Paul ne ressentait aucune impatience à faire de même. Sortir de l'hôpital ? Pourquoi ? Il se posait suffisamment de questions, surtout le matin quand il se regardait dans la glace de sa salle de bain. Pourtant, ses journées n'étaient pas drôles. Émilie le saoulait en lui racontant une vie qui n'était pas la sienne. On stimulait sans cesse son cerveau. Scanners et tomographies n'avaient rien révélé, il fonctionnait parfaitement. Jusqu'à présent, le bien-être de se sentir en vie lui suffisait largement, les questions existentielles pouvaient attendre.

Puis tout vola en éclats. Un jour, une femme d'une beauté impressionnante pénétra dans sa chambre. Paul était étendu sur son lit, il attendait son kiné. Elle tira une chaise et s'installa en face de lui, le contemplant longuement.

- Survivre à un tel accident, il faut d'abord que je vous félicite, monsieur Duval, c'est miraculeux.

Paul lui donna la quarantaine, une quarantaine radieuse. Elle était grande, brune, bien faite, les cheveux légèrement ondulés, et surtout une voix basse, sombre, veloutée.
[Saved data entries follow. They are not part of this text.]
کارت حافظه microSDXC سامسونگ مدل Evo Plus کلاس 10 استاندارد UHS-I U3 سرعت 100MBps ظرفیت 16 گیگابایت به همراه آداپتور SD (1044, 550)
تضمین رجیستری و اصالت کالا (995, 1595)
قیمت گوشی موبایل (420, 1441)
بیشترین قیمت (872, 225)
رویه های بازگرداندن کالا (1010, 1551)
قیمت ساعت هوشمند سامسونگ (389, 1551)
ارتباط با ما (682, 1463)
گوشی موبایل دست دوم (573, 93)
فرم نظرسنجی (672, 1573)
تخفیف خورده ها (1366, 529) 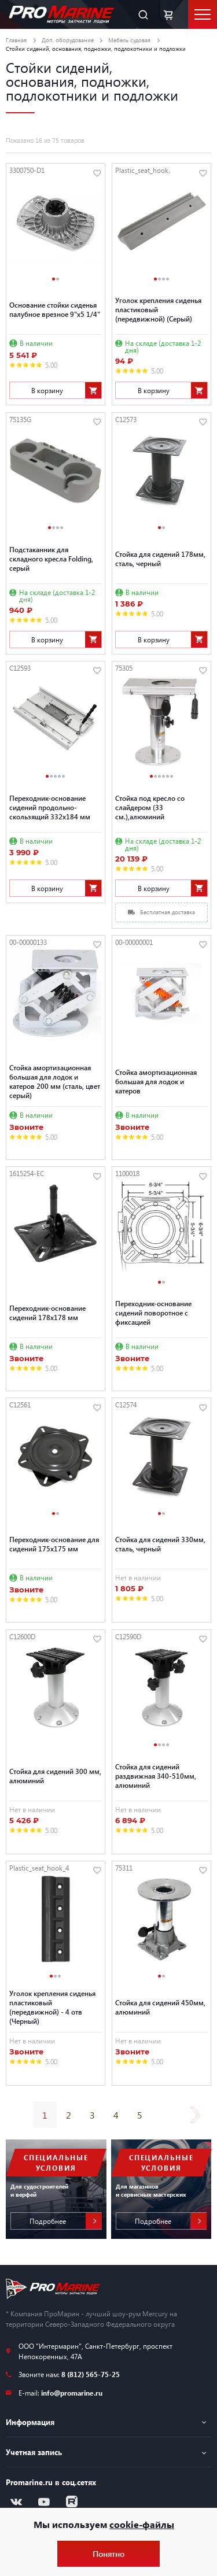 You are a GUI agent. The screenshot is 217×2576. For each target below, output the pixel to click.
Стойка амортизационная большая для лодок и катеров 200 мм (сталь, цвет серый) (54, 1081)
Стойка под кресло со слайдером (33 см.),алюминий (150, 807)
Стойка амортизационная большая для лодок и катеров (156, 1081)
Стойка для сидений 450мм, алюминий (160, 2007)
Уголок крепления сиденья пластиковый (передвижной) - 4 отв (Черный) (52, 2007)
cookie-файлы (141, 2524)
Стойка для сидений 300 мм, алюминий (55, 1775)
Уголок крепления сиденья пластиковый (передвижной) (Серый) (158, 309)
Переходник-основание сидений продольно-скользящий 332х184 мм (49, 807)
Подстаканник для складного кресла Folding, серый (51, 558)
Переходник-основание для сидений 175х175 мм (54, 1544)
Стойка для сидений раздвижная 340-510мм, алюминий (155, 1776)
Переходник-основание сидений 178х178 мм (47, 1312)
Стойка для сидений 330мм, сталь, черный (160, 1544)
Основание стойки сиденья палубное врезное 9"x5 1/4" (54, 309)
Il était fasciné.

- Vous me reconnaissez ?

- Non.

- Ça m'étonne, vous avez passé suffisamment de temps dans mon bureau... avant l'accident.

- Qui êtes-vous ?

- La commissaire Marie-Ange Leflère.

- Et qu'est-ce que je faisais dans votre bureau ?

- Vous rendiez des comptes à la justice. Ça vous fait rire !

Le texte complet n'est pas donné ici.